With pictures left out, extract every line between the start of the records below and the line holding "you or someone you know experiences", inclusive.
——
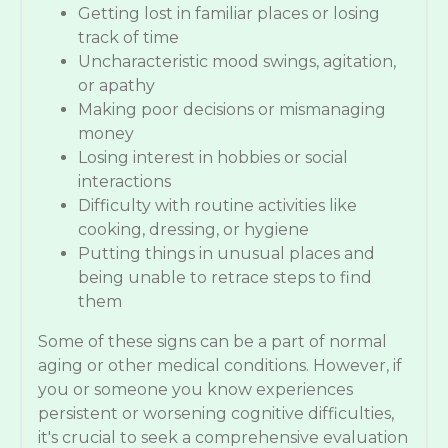
Getting lost in familiar places or losing
track of time
Uncharacteristic mood swings, agitation,
or apathy
Making poor decisions or mismanaging
money
Losing interest in hobbies or social
interactions
Difficulty with routine activities like
cooking, dressing, or hygiene
Putting things in unusual places and
being unable to retrace steps to find
them
Some of these signs can be a part of normal
aging or other medical conditions. However, if
you or someone you know experiences
persistent or worsening cognitive difficulties,
it's crucial to seek a comprehensive evaluation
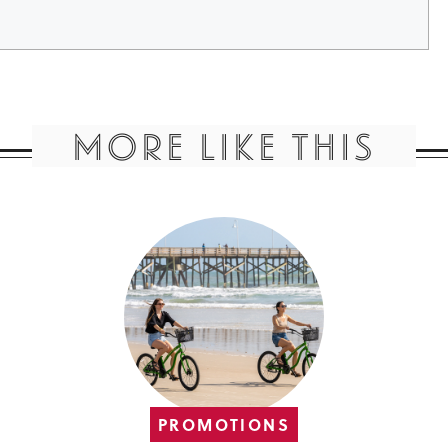
MORE LIKE THIS
PROMOTIONS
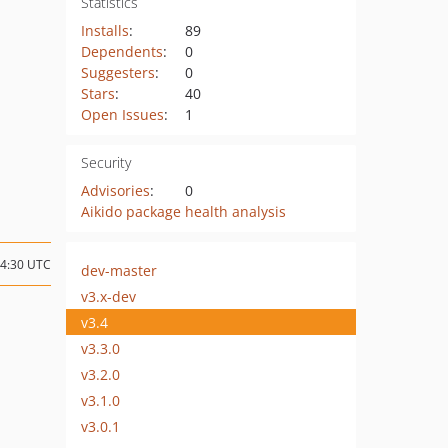
Statistics
Installs
:
89
Dependents
:
0
Suggesters
:
0
Stars
:
40
Open Issues
:
1
Security
Advisories
:
0
Aikido package health analysis
04:30 UTC
dev-master
v3.x-dev
v3.4
v3.3.0
v3.2.0
v3.1.0
v3.0.1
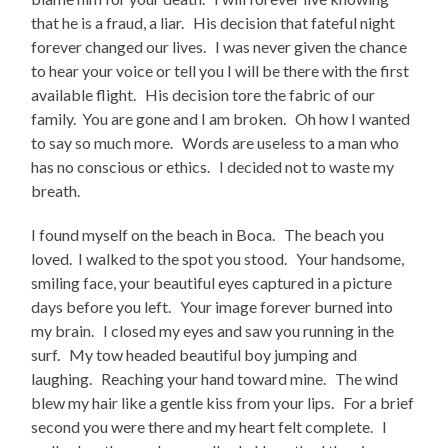
that he is a fraud, a liar. His decision that fateful night
forever changed our lives. I was never given the chance
to hear your voice or tell you I will be there with the first
available flight. His decision tore the fabric of our
family. You are gone and I am broken. Oh how I wanted
to say so much more. Words are useless to a man who
has no conscious or ethics. I decided not to waste my
breath.
I found myself on the beach in Boca. The beach you
loved. I walked to the spot you stood. Your handsome,
smiling face, your beautiful eyes captured in a picture
days before you left. Your image forever burned into
my brain. I closed my eyes and saw you running in the
surf. My tow headed beautiful boy jumping and
laughing. Reaching your hand toward mine. The wind
blew my hair like a gentle kiss from your lips. For a brief
second you were there and my heart felt complete. I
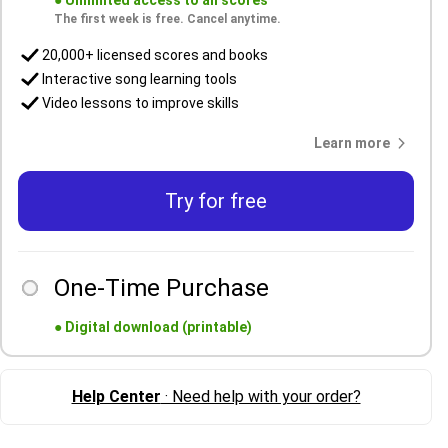
●
Unlimited access to all scores
The first week is free. Cancel anytime.
20,000+ licensed scores and books
Interactive song learning tools
Video lessons to improve skills
Learn more
Try for free
One-Time Purchase
●
Digital download (printable)
Help Center
· Need help with your order?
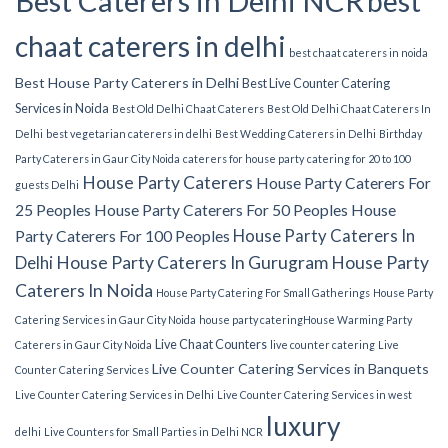
Best Caterers in Delhi NCR
best
chaat caterers in delhi
best chaat caterers in noida
Best House Party Caterers in Delhi
Best Live Counter Catering
Services in Noida
Best Old Delhi Chaat Caterers
Best Old Delhi Chaat Caterers In
Delhi
best vegetarian caterers in delhi
Best Wedding Caterers in Delhi
Birthday
Party Caterers in Gaur City Noida
caterers for house party
catering for 20 to 100
House Party Caterers
House Party Caterers For
guests Delhi
25 Peoples
House Party Caterers For 50 Peoples
House
House Party Caterers In
Party Caterers For 100 Peoples
Delhi
House Party Caterers In Gurugram
House Party
Caterers In Noida
House Party Catering For Small Gatherings
House Party
Catering Services in Gaur City Noida
house party catering​
House Warming Party
Live Chaat Counters
Caterers in Gaur City Noida
live counter catering
Live
Live Counter Catering Services in Banquets
Counter Catering Services
Live Counter Catering Services in Delhi
Live Counter Catering Services in west
luxury
delhi
Live Counters for Small Parties in Delhi NCR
——
COMPLETED TASK
Getting lost in familiar places or losing
track of time
Uncharacteristic mood swings, agitation,
or apathy
Making poor decisions or mismanaging
money
Losing interest in hobbies or social
interactions
Difficulty with routine activities like
cooking, dressing, or hygiene
Putting things in unusual places and
being unable to retrace steps to find
them
Some of these signs can be a part of normal
aging or other medical conditions. However, if
you or someone you know experiences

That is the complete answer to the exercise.